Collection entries
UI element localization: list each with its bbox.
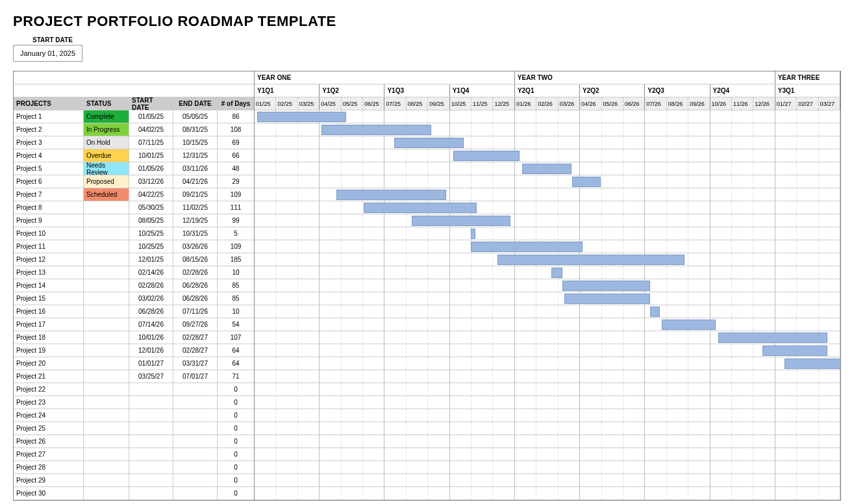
days-cell[interactable]: 185 <box>218 253 254 266</box>
start-date-cell[interactable] <box>129 383 173 396</box>
project-name-cell[interactable]: Project 22 <box>14 383 84 396</box>
end-date-cell[interactable]: 10/15/25 <box>173 136 218 149</box>
start-date-cell[interactable] <box>129 435 173 447</box>
gantt-bar[interactable] <box>471 242 582 252</box>
gantt-bar[interactable] <box>453 151 520 161</box>
start-date-cell[interactable]: 03/25/27 <box>129 370 173 383</box>
status-cell[interactable]: On Hold <box>84 136 129 149</box>
end-date-cell[interactable] <box>173 474 218 486</box>
days-cell[interactable]: 108 <box>218 123 254 136</box>
end-date-cell[interactable] <box>173 396 218 409</box>
days-cell[interactable]: 111 <box>218 201 254 214</box>
gantt-bar[interactable] <box>650 307 660 317</box>
days-cell[interactable]: 5 <box>218 227 254 240</box>
project-name-cell[interactable]: Project 23 <box>14 396 84 409</box>
end-date-cell[interactable]: 07/11/26 <box>173 305 218 318</box>
status-cell[interactable] <box>84 318 129 331</box>
project-name-cell[interactable]: Project 1 <box>14 110 84 123</box>
end-date-cell[interactable] <box>173 461 218 473</box>
start-date-cell[interactable]: 02/28/26 <box>129 279 173 292</box>
project-name-cell[interactable]: Project 15 <box>14 292 84 305</box>
gantt-bar[interactable] <box>572 177 601 187</box>
days-cell[interactable]: 0 <box>218 448 254 460</box>
start-date-cell[interactable] <box>129 448 173 460</box>
project-name-cell[interactable]: Project 5 <box>14 162 84 175</box>
days-cell[interactable]: 48 <box>218 162 254 175</box>
gantt-bar[interactable] <box>471 229 475 239</box>
status-cell[interactable] <box>84 409 129 422</box>
days-cell[interactable]: 0 <box>218 409 254 422</box>
start-date-cell[interactable]: 07/14/26 <box>129 318 173 331</box>
project-name-cell[interactable]: Project 18 <box>14 331 84 344</box>
project-name-cell[interactable]: Project 4 <box>14 149 84 162</box>
end-date-cell[interactable]: 02/28/27 <box>173 331 218 344</box>
start-date-cell[interactable] <box>129 461 173 473</box>
project-name-cell[interactable]: Project 20 <box>14 357 84 370</box>
days-cell[interactable]: 69 <box>218 136 254 149</box>
start-date-cell[interactable]: 01/05/26 <box>129 162 173 175</box>
end-date-cell[interactable]: 07/01/27 <box>173 370 218 383</box>
gantt-bar[interactable] <box>412 216 510 226</box>
gantt-bar[interactable] <box>364 203 477 213</box>
start-date-cell[interactable]: 05/30/25 <box>129 201 173 214</box>
end-date-cell[interactable]: 11/02/25 <box>173 201 218 214</box>
gantt-bar[interactable] <box>562 281 650 291</box>
start-date-cell[interactable]: 03/12/26 <box>129 175 173 188</box>
status-cell[interactable] <box>84 448 129 460</box>
start-date-cell[interactable]: 10/25/25 <box>129 240 173 253</box>
status-cell[interactable] <box>84 357 129 370</box>
start-date-cell[interactable]: 07/11/25 <box>129 136 173 149</box>
start-date-cell[interactable]: 10/25/25 <box>129 227 173 240</box>
days-cell[interactable]: 85 <box>218 292 254 305</box>
start-date-cell[interactable] <box>129 422 173 435</box>
status-cell[interactable] <box>84 214 129 227</box>
start-date-cell[interactable]: 01/05/25 <box>129 110 173 123</box>
project-name-cell[interactable]: Project 16 <box>14 305 84 318</box>
project-name-cell[interactable]: Project 24 <box>14 409 84 422</box>
days-cell[interactable]: 0 <box>218 461 254 473</box>
days-cell[interactable]: 54 <box>218 318 254 331</box>
gantt-bar[interactable] <box>564 294 650 304</box>
gantt-bar[interactable] <box>497 255 684 265</box>
days-cell[interactable]: 109 <box>218 240 254 253</box>
start-date-value[interactable]: January 01, 2025 <box>13 45 82 62</box>
project-name-cell[interactable]: Project 8 <box>14 201 84 214</box>
days-cell[interactable]: 64 <box>218 357 254 370</box>
end-date-cell[interactable]: 03/31/27 <box>173 357 218 370</box>
end-date-cell[interactable]: 02/28/27 <box>173 344 218 357</box>
status-cell[interactable] <box>84 201 129 214</box>
project-name-cell[interactable]: Project 25 <box>14 422 84 435</box>
end-date-cell[interactable]: 06/28/26 <box>173 279 218 292</box>
end-date-cell[interactable] <box>173 448 218 460</box>
days-cell[interactable]: 109 <box>218 188 254 201</box>
end-date-cell[interactable] <box>173 435 218 447</box>
days-cell[interactable]: 64 <box>218 344 254 357</box>
project-name-cell[interactable]: Project 6 <box>14 175 84 188</box>
project-name-cell[interactable]: Project 3 <box>14 136 84 149</box>
gantt-bar[interactable] <box>662 320 716 330</box>
start-date-cell[interactable] <box>129 396 173 409</box>
start-date-cell[interactable]: 08/05/25 <box>129 214 173 227</box>
gantt-bar[interactable] <box>522 164 571 174</box>
project-name-cell[interactable]: Project 19 <box>14 344 84 357</box>
project-name-cell[interactable]: Project 11 <box>14 240 84 253</box>
project-name-cell[interactable]: Project 30 <box>14 487 84 499</box>
project-name-cell[interactable]: Project 14 <box>14 279 84 292</box>
start-date-cell[interactable]: 06/28/26 <box>129 305 173 318</box>
status-cell[interactable] <box>84 435 129 447</box>
status-cell[interactable]: Proposed <box>84 175 129 188</box>
status-cell[interactable]: In Progress <box>84 123 129 136</box>
days-cell[interactable]: 107 <box>218 331 254 344</box>
gantt-bar[interactable] <box>257 112 346 122</box>
status-cell[interactable] <box>84 266 129 279</box>
status-cell[interactable]: Overdue <box>84 149 129 162</box>
status-cell[interactable] <box>84 227 129 240</box>
project-name-cell[interactable]: Project 21 <box>14 370 84 383</box>
gantt-bar[interactable] <box>718 333 827 343</box>
end-date-cell[interactable] <box>173 383 218 396</box>
status-cell[interactable] <box>84 240 129 253</box>
project-name-cell[interactable]: Project 29 <box>14 474 84 486</box>
days-cell[interactable]: 71 <box>218 370 254 383</box>
days-cell[interactable]: 0 <box>218 396 254 409</box>
project-name-cell[interactable]: Project 13 <box>14 266 84 279</box>
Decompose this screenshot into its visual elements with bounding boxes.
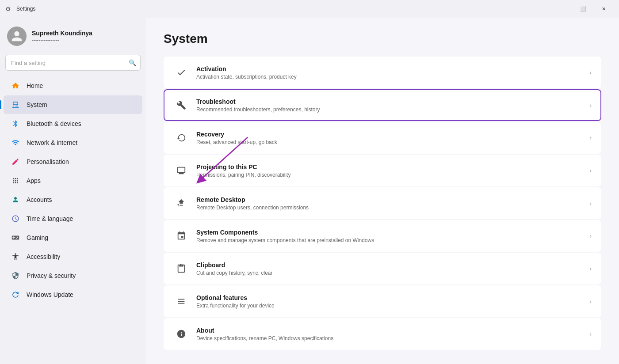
sidebar-item-personalisation[interactable]: Personalisation	[4, 152, 142, 171]
window-controls: ─ ⬜ ✕	[553, 2, 614, 16]
page-title: System	[164, 32, 601, 46]
settings-icon-recovery	[173, 130, 189, 146]
sidebar-item-accounts[interactable]: Accounts	[4, 190, 142, 209]
settings-item-recovery[interactable]: Recovery Reset, advanced start-up, go ba…	[164, 122, 601, 154]
settings-desc-projecting: Permissions, pairing PIN, discoverabilit…	[196, 172, 584, 178]
sidebar-item-update[interactable]: Windows Update	[4, 285, 142, 304]
titlebar: ⚙ Settings ─ ⬜ ✕	[0, 0, 619, 18]
chevron-right-icon: ›	[589, 134, 592, 141]
settings-text-about: About Device specifications, rename PC, …	[196, 327, 584, 341]
settings-text-projecting: Projecting to this PC Permissions, pairi…	[196, 163, 584, 178]
user-info: Supreeth Koundinya ••••••••••••••••	[32, 30, 92, 43]
settings-title-troubleshoot: Troubleshoot	[196, 98, 584, 105]
nav-label-personalisation: Personalisation	[27, 158, 69, 165]
nav-label-bluetooth: Bluetooth & devices	[27, 120, 81, 127]
sidebar-item-apps[interactable]: Apps	[4, 171, 142, 190]
user-name: Supreeth Koundinya	[32, 30, 92, 37]
nav-icon-accessibility	[11, 252, 20, 262]
sidebar-item-home[interactable]: Home	[4, 76, 142, 95]
nav-icon-accounts	[11, 195, 20, 205]
settings-title-activation: Activation	[196, 65, 584, 72]
settings-desc-clipboard: Cut and copy history, sync, clear	[196, 270, 584, 276]
settings-text-optional-features: Optional features Extra functionality fo…	[196, 294, 584, 309]
sidebar-item-system[interactable]: System	[4, 95, 142, 114]
minimize-button[interactable]: ─	[553, 2, 573, 16]
nav-label-accounts: Accounts	[27, 196, 52, 203]
settings-item-clipboard[interactable]: Clipboard Cut and copy history, sync, cl…	[164, 253, 601, 284]
settings-icon-clipboard	[173, 261, 189, 277]
settings-title-clipboard: Clipboard	[196, 262, 584, 269]
maximize-button[interactable]: ⬜	[573, 2, 593, 16]
settings-item-optional-features[interactable]: Optional features Extra functionality fo…	[164, 285, 601, 317]
settings-text-activation: Activation Activation state, subscriptio…	[196, 65, 584, 80]
nav-icon-home	[11, 81, 20, 91]
nav-icon-update	[11, 290, 20, 300]
nav-list: Home System Bluetooth & devices Network …	[0, 76, 146, 304]
sidebar-item-accessibility[interactable]: Accessibility	[4, 247, 142, 266]
nav-label-system: System	[27, 101, 47, 108]
settings-item-system-components[interactable]: System Components Remove and manage syst…	[164, 220, 601, 252]
nav-label-home: Home	[27, 82, 43, 89]
settings-text-troubleshoot: Troubleshoot Recommended troubleshooters…	[196, 98, 584, 113]
chevron-right-icon: ›	[589, 330, 592, 337]
nav-icon-network	[11, 138, 20, 148]
nav-label-update: Windows Update	[27, 291, 73, 298]
settings-desc-about: Device specifications, rename PC, Window…	[196, 335, 584, 341]
settings-icon-activation	[173, 64, 189, 80]
nav-icon-time	[11, 214, 20, 224]
nav-icon-personalisation	[11, 157, 20, 167]
nav-icon-bluetooth	[11, 119, 20, 129]
close-button[interactable]: ✕	[593, 2, 614, 16]
nav-label-network: Network & internet	[27, 139, 77, 146]
settings-icon-optional-features	[173, 293, 189, 309]
search-icon: 🔍	[129, 59, 136, 66]
settings-icon-troubleshoot	[173, 97, 189, 113]
chevron-right-icon: ›	[589, 69, 592, 76]
nav-icon-privacy	[11, 271, 20, 281]
settings-item-activation[interactable]: Activation Activation state, subscriptio…	[164, 57, 601, 88]
settings-icon-system-components	[173, 228, 189, 244]
sidebar: Supreeth Koundinya •••••••••••••••• 🔍 Ho…	[0, 18, 146, 364]
app-title: Settings	[16, 6, 35, 12]
settings-item-remote-desktop[interactable]: Remote Desktop Remote Desktop users, con…	[164, 187, 601, 219]
sidebar-item-network[interactable]: Network & internet	[4, 133, 142, 152]
settings-text-system-components: System Components Remove and manage syst…	[196, 229, 584, 243]
settings-text-recovery: Recovery Reset, advanced start-up, go ba…	[196, 131, 584, 145]
avatar	[7, 27, 27, 46]
settings-title-projecting: Projecting to this PC	[196, 163, 584, 171]
sidebar-item-gaming[interactable]: Gaming	[4, 228, 142, 247]
settings-text-clipboard: Clipboard Cut and copy history, sync, cl…	[196, 262, 584, 276]
nav-label-apps: Apps	[27, 177, 41, 184]
settings-desc-remote-desktop: Remote Desktop users, connection permiss…	[196, 205, 584, 211]
sidebar-item-privacy[interactable]: Privacy & security	[4, 266, 142, 285]
sidebar-item-bluetooth[interactable]: Bluetooth & devices	[4, 114, 142, 133]
settings-list: Activation Activation state, subscriptio…	[164, 57, 601, 350]
settings-icon-about	[173, 326, 189, 342]
settings-title-system-components: System Components	[196, 229, 584, 236]
search-input[interactable]	[5, 55, 141, 71]
nav-label-privacy: Privacy & security	[27, 272, 76, 279]
nav-icon-gaming	[11, 233, 20, 243]
nav-icon-system	[11, 100, 20, 110]
settings-desc-activation: Activation state, subscriptions, product…	[196, 74, 584, 80]
sidebar-item-time[interactable]: Time & language	[4, 209, 142, 228]
main-content: System Activation Activation state, subs…	[146, 18, 619, 364]
settings-icon: ⚙	[5, 5, 11, 12]
settings-desc-troubleshoot: Recommended troubleshooters, preferences…	[196, 106, 584, 113]
nav-label-accessibility: Accessibility	[27, 253, 60, 260]
settings-text-remote-desktop: Remote Desktop Remote Desktop users, con…	[196, 196, 584, 211]
settings-item-troubleshoot[interactable]: Troubleshoot Recommended troubleshooters…	[164, 89, 601, 121]
chevron-right-icon: ›	[589, 232, 592, 239]
settings-item-projecting[interactable]: Projecting to this PC Permissions, pairi…	[164, 155, 601, 186]
settings-desc-system-components: Remove and manage system components that…	[196, 237, 584, 243]
search-box: 🔍	[5, 55, 141, 71]
avatar-icon	[11, 30, 23, 42]
settings-icon-projecting	[173, 163, 189, 178]
user-profile: Supreeth Koundinya ••••••••••••••••	[0, 21, 146, 55]
settings-item-about[interactable]: About Device specifications, rename PC, …	[164, 318, 601, 350]
settings-desc-optional-features: Extra functionality for your device	[196, 303, 584, 309]
settings-title-remote-desktop: Remote Desktop	[196, 196, 584, 203]
chevron-right-icon: ›	[589, 167, 592, 174]
app-container: Supreeth Koundinya •••••••••••••••• 🔍 Ho…	[0, 18, 619, 364]
settings-desc-recovery: Reset, advanced start-up, go back	[196, 139, 584, 145]
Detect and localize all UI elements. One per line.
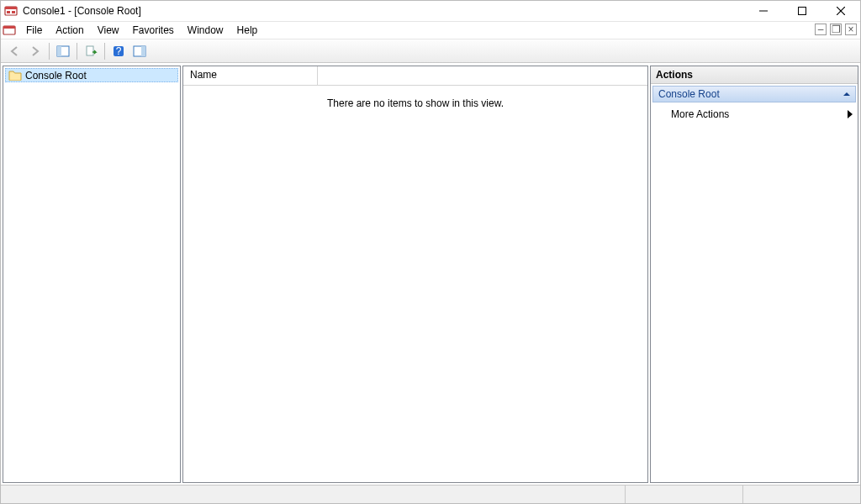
actions-more-label: More Actions	[671, 108, 729, 120]
mdi-restore-button[interactable]: ❐	[830, 24, 842, 35]
empty-view-message: There are no items to show in this view.	[183, 97, 647, 109]
menu-bar: File Action View Favorites Window Help –…	[1, 22, 860, 39]
svg-text:?: ?	[116, 45, 122, 57]
maximize-button[interactable]	[783, 1, 821, 22]
help-icon: ?	[112, 45, 125, 58]
actions-group-header[interactable]: Console Root	[652, 86, 856, 102]
tree-node-label: Console Root	[25, 70, 87, 81]
mmc-window: Console1 - [Console Root] File Action Vi…	[0, 0, 861, 504]
show-tree-button[interactable]	[53, 41, 73, 61]
arrow-right-icon	[29, 45, 42, 58]
actions-group-label: Console Root	[658, 88, 720, 100]
window-title: Console1 - [Console Root]	[23, 5, 141, 17]
toolbar: ?	[1, 39, 860, 63]
column-header-name[interactable]: Name	[183, 66, 318, 85]
action-pane-button[interactable]	[129, 41, 150, 61]
svg-rect-2	[7, 11, 10, 13]
arrow-left-icon	[8, 45, 21, 58]
action-pane-icon	[133, 45, 146, 58]
menu-window[interactable]: Window	[181, 23, 230, 38]
tree-node-console-root[interactable]: Console Root	[5, 68, 178, 82]
mdi-close-button[interactable]: ×	[845, 24, 857, 35]
maximize-icon	[798, 7, 806, 15]
actions-pane: Actions Console Root More Actions	[650, 66, 858, 483]
submenu-arrow-icon	[848, 110, 853, 118]
mmc-icon	[4, 4, 18, 18]
svg-rect-5	[799, 8, 806, 15]
folder-icon	[8, 70, 22, 81]
menu-file[interactable]: File	[19, 23, 49, 38]
work-area: Console Root Name There are no items to …	[1, 63, 860, 485]
export-list-button[interactable]	[81, 41, 101, 61]
menu-help[interactable]: Help	[230, 23, 265, 38]
export-list-icon	[84, 45, 98, 58]
mdi-controls: – ❐ ×	[815, 24, 857, 35]
status-middle	[625, 486, 742, 503]
minimize-button[interactable]	[744, 1, 783, 22]
forward-button[interactable]	[25, 41, 45, 61]
close-icon	[837, 7, 845, 15]
toolbar-separator	[77, 43, 77, 60]
mdi-minimize-icon: –	[818, 26, 824, 34]
tree-pane-icon	[56, 45, 70, 58]
close-button[interactable]	[821, 1, 860, 22]
svg-rect-12	[87, 46, 93, 55]
help-button[interactable]: ?	[108, 41, 129, 61]
status-right	[742, 486, 860, 503]
result-list-pane[interactable]: Name There are no items to show in this …	[182, 66, 648, 483]
actions-pane-title: Actions	[651, 66, 858, 84]
status-left	[1, 486, 625, 503]
mmc-menu-icon	[3, 24, 16, 37]
console-tree-pane[interactable]: Console Root	[3, 66, 181, 483]
mdi-close-icon: ×	[848, 26, 853, 34]
menu-favorites[interactable]: Favorites	[126, 23, 181, 38]
title-bar: Console1 - [Console Root]	[1, 1, 860, 22]
minimize-icon	[759, 7, 768, 15]
svg-rect-11	[57, 46, 61, 56]
list-columns: Name	[183, 66, 647, 86]
menu-action[interactable]: Action	[49, 23, 90, 38]
status-bar	[1, 485, 860, 503]
actions-more-actions[interactable]: More Actions	[651, 104, 858, 124]
svg-rect-3	[12, 11, 15, 13]
back-button[interactable]	[4, 41, 24, 61]
svg-rect-16	[141, 46, 145, 56]
svg-rect-9	[3, 26, 15, 29]
toolbar-separator	[49, 43, 50, 60]
mdi-minimize-button[interactable]: –	[815, 24, 827, 35]
menu-view[interactable]: View	[91, 23, 126, 38]
toolbar-separator	[104, 43, 105, 60]
mdi-restore-icon: ❐	[832, 26, 841, 34]
svg-rect-1	[5, 7, 17, 9]
collapse-icon	[843, 91, 850, 97]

▶ [TO DO] Find all the lines with "rename" in the data and copy them.

▶ [YOUR SOLUTION]
settings-text-about: About Device specifications, rename PC, …	[196, 327, 584, 341]
settings-desc-about: Device specifications, rename PC, Window…	[196, 335, 584, 341]
settings-item-about[interactable]: About Device specifications, rename PC, …	[164, 318, 601, 350]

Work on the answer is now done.